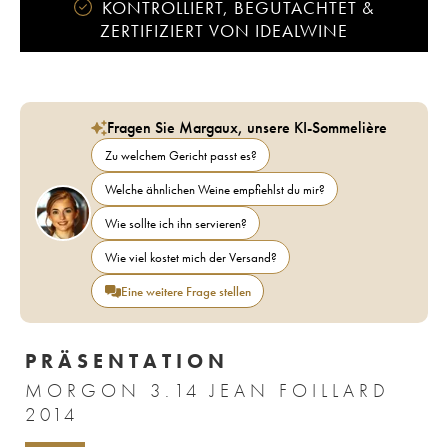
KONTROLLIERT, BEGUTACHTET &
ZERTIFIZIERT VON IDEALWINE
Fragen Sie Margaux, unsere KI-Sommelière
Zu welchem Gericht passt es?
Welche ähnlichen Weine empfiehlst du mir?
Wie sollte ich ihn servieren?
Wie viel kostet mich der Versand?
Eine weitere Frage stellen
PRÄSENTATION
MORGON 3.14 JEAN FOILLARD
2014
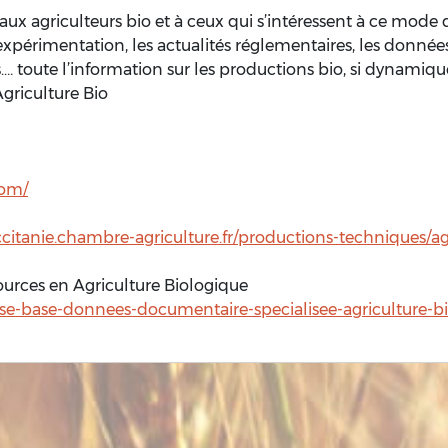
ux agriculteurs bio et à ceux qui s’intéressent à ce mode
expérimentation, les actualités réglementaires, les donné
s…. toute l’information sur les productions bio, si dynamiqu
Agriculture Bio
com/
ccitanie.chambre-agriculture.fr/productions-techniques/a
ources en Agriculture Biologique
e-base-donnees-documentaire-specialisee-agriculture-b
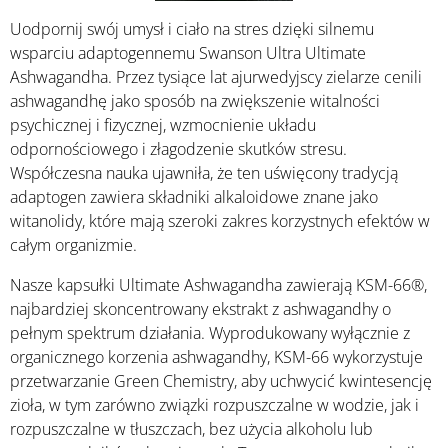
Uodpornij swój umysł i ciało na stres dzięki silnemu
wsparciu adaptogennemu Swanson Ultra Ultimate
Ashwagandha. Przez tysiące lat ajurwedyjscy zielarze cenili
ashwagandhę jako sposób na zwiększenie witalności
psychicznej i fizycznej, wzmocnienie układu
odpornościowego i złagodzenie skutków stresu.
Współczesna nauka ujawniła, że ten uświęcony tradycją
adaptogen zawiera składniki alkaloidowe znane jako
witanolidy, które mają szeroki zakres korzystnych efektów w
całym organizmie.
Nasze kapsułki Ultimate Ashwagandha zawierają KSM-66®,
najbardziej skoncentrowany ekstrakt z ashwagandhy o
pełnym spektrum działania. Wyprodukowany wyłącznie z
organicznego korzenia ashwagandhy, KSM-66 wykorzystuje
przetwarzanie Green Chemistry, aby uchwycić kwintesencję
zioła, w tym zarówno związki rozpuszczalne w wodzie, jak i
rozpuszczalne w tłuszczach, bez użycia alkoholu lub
--
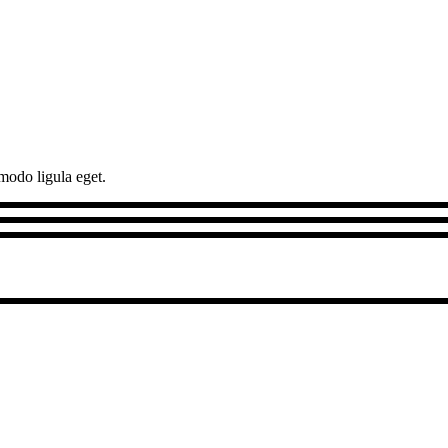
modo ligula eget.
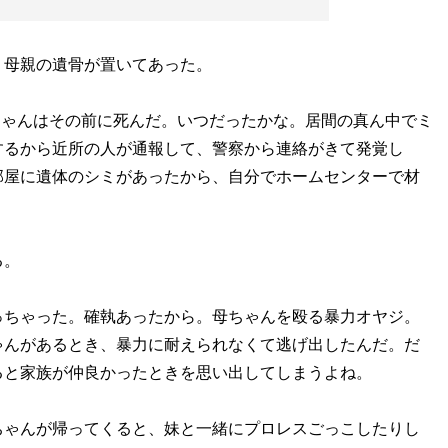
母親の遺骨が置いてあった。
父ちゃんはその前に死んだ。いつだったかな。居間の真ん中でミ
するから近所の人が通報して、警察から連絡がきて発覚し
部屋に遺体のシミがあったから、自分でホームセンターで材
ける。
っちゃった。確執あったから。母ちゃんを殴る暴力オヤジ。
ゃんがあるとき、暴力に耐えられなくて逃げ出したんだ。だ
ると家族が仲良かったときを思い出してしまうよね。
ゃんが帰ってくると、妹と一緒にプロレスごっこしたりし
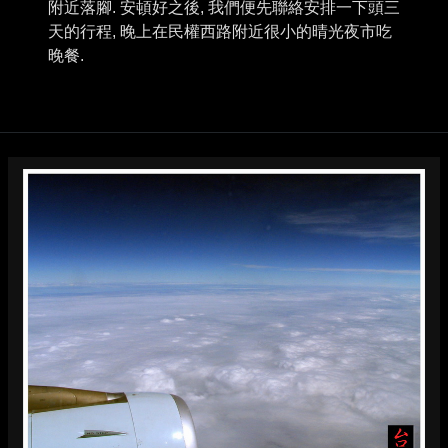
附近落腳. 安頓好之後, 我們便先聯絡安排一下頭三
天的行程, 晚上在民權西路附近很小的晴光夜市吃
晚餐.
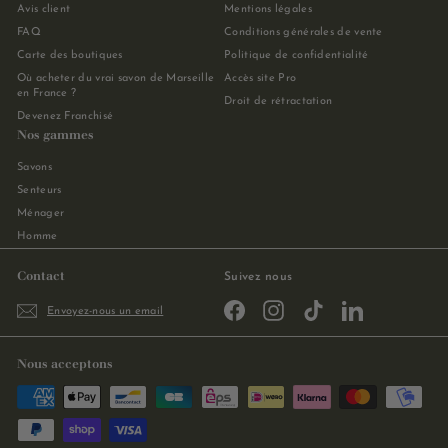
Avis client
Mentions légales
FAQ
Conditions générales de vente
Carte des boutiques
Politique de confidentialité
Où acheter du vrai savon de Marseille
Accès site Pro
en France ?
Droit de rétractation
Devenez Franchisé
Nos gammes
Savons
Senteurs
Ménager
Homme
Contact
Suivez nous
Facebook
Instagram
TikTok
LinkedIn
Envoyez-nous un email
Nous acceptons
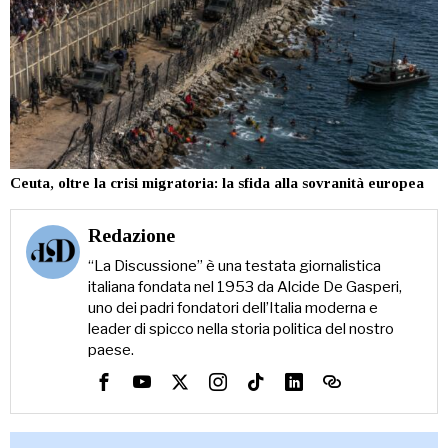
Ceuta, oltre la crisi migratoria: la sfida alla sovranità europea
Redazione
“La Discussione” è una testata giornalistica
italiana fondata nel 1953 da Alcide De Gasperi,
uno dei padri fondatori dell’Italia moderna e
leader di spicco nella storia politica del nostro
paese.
--
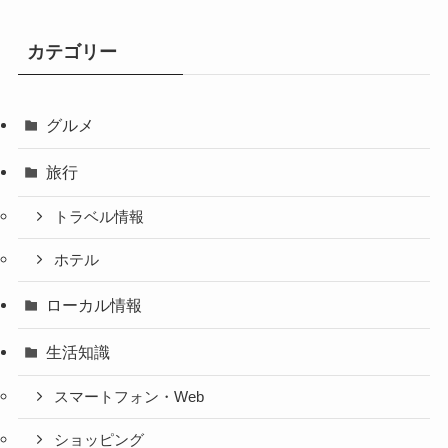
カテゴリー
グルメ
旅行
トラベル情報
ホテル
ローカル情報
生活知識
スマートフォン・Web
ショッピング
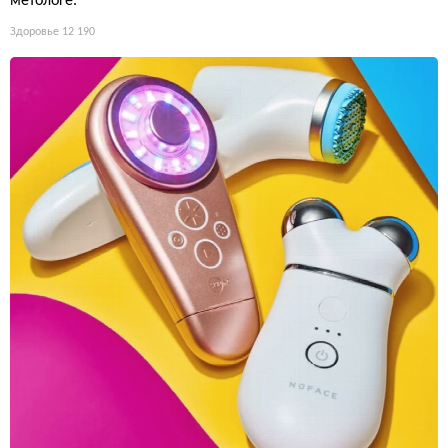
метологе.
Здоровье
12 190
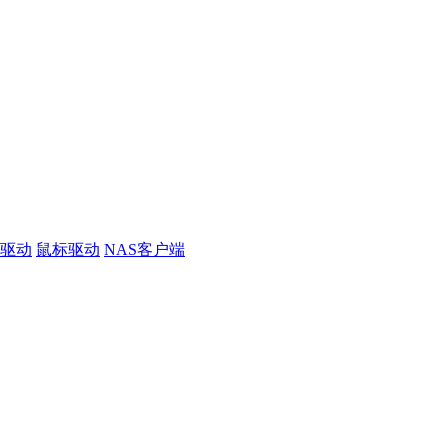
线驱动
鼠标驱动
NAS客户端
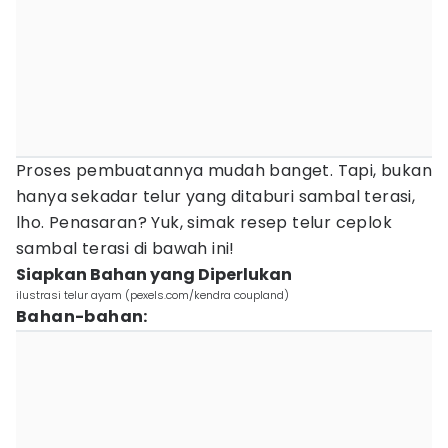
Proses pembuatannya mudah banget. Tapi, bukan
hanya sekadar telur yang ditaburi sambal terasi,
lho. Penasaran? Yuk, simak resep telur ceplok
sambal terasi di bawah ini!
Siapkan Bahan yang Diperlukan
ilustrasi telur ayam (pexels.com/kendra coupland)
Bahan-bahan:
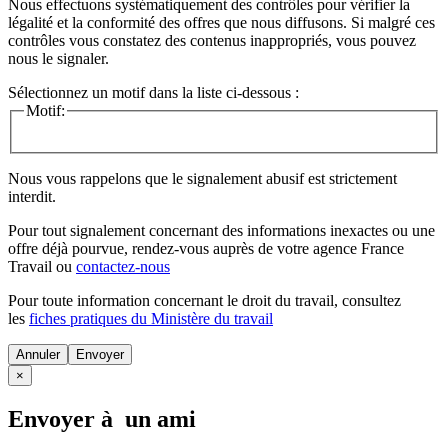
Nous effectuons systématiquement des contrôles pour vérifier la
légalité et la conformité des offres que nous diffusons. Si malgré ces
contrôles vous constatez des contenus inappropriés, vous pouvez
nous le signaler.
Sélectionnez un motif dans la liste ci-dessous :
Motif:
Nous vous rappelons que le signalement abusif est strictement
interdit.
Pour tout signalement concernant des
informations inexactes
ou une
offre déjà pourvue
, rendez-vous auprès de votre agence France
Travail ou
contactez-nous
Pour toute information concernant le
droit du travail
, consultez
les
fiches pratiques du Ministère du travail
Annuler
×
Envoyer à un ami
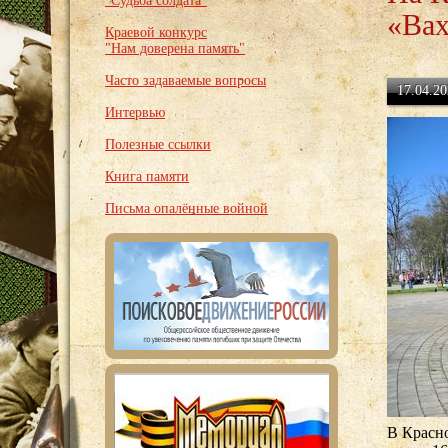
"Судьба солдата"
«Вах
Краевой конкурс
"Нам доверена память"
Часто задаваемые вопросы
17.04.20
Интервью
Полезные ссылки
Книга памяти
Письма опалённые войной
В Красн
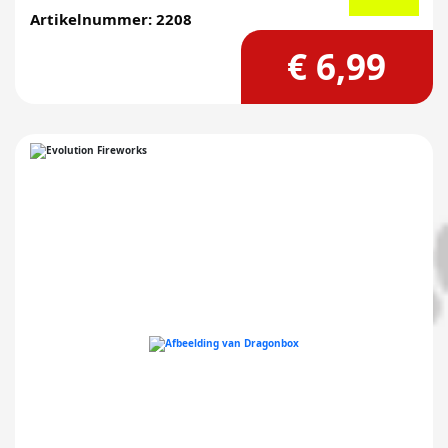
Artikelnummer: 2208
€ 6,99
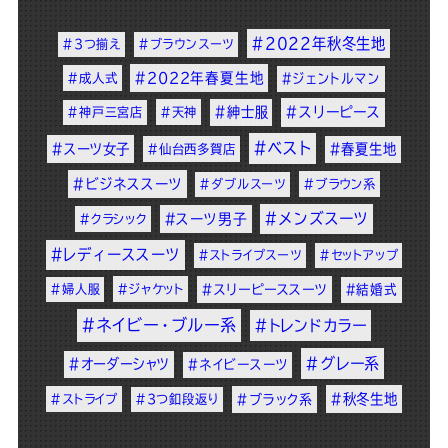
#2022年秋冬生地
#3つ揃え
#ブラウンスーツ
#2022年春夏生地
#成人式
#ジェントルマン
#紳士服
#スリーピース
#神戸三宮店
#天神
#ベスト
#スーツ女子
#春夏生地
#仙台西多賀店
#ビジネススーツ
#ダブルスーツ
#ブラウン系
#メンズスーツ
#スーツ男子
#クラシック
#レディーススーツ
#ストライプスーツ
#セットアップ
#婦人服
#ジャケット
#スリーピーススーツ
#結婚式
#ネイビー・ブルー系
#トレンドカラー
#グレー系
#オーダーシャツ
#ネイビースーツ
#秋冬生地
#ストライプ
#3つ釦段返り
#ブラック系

» **TASK REQUIREMENTS**: If a line in the records above holds the string "vous", copy it.

» **EXERCISE RESULT**:
contrôles vous constatez des contenus inappropriés, vous pouvez
Nous vous rappelons que le signalement abusif est strictement
, rendez-vous auprès de votre agence France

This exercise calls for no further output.